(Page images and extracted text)
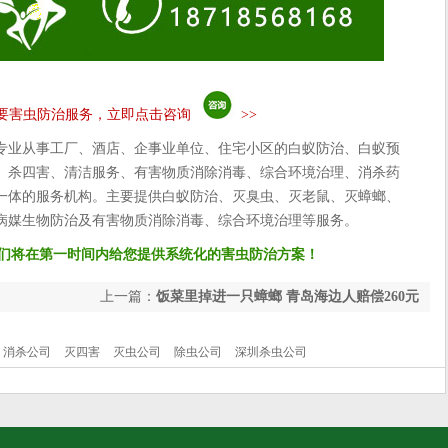
要害虫防治服务，立即点击咨询
>>
专业从事工厂、酒店、企事业单位、住宅小区的白蚁防治、白蚁预
、杀四害、清洁服务、有害物质消除消毒、综合环境治理、消杀药
一体的服务机构。主要提供白蚁防治、灭臭虫、灭老鼠、灭蟑螂、
病媒生物防治及有害物质消除消毒、综合环境治理等服务。
们将在第一时间内给您提供系统化的害虫防治方案！
上一篇：
饭菜里掉进一只蟑螂 青岛海边人赔偿260元
消杀公司
灭四害
灭虫公司
除虫公司
深圳杀虫公司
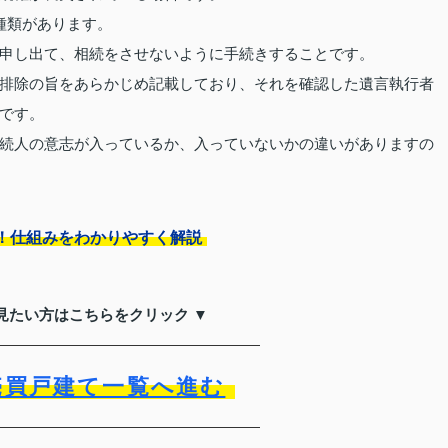
種類があります。
申し出て、相続をさせないように手続きすることです。
排除の旨をあらかじめ記載しており、それを確認した遺言執行者
です。
続人の意志が入っているか、入っていないかの違いがありますの
！仕組みをわかりやすく解説
見たい方はこちらをクリック ▼
売買戸建て一覧へ進む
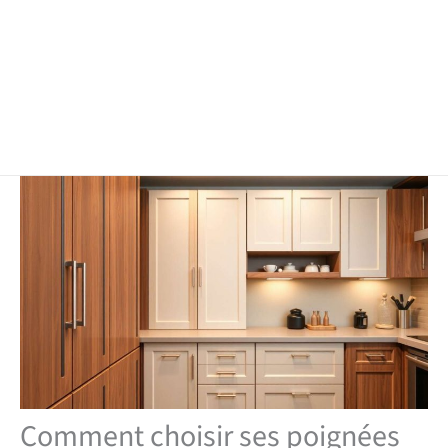
Comment choisir ses poignées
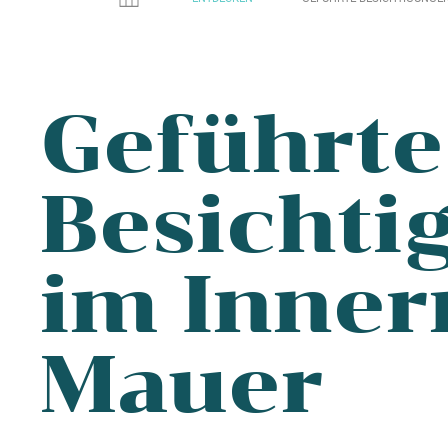
Geführte
Besichti
im Inner
Mauer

■ WHAT THE EXERCISE ASKS
In the records above, find the line containing "专业从事工厂、酒店、企事业单位、住宅小区的白蚁防治、白蚁预" and restate it and every line after it word for word, all pictures excluded.

■ RESPONSE TO THIS TASK
专业从事工厂、酒店、企事业单位、住宅小区的白蚁防治、白蚁预
、杀四害、清洁服务、有害物质消除消毒、综合环境治理、消杀药
一体的服务机构。主要提供白蚁防治、灭臭虫、灭老鼠、灭蟑螂、
病媒生物防治及有害物质消除消毒、综合环境治理等服务。
们将在第一时间内给您提供系统化的害虫防治方案！
上一篇：
饭菜里掉进一只蟑螂 青岛海边人赔偿260元
消杀公司
灭四害
灭虫公司
除虫公司
深圳杀虫公司
種類があります。
申し出て、相続をさせないように手続きすることです。
排除の旨をあらかじめ記載しており、それを確認した遺言執行者
です。
続人の意志が入っているか、入っていないかの違いがありますの
！仕組みをわかりやすく解説
見たい方はこちらをクリック ▼
売買戸建て一覧へ進む
Comment choisir ses poignées
Geführte
Besichti
im Inner
Mauer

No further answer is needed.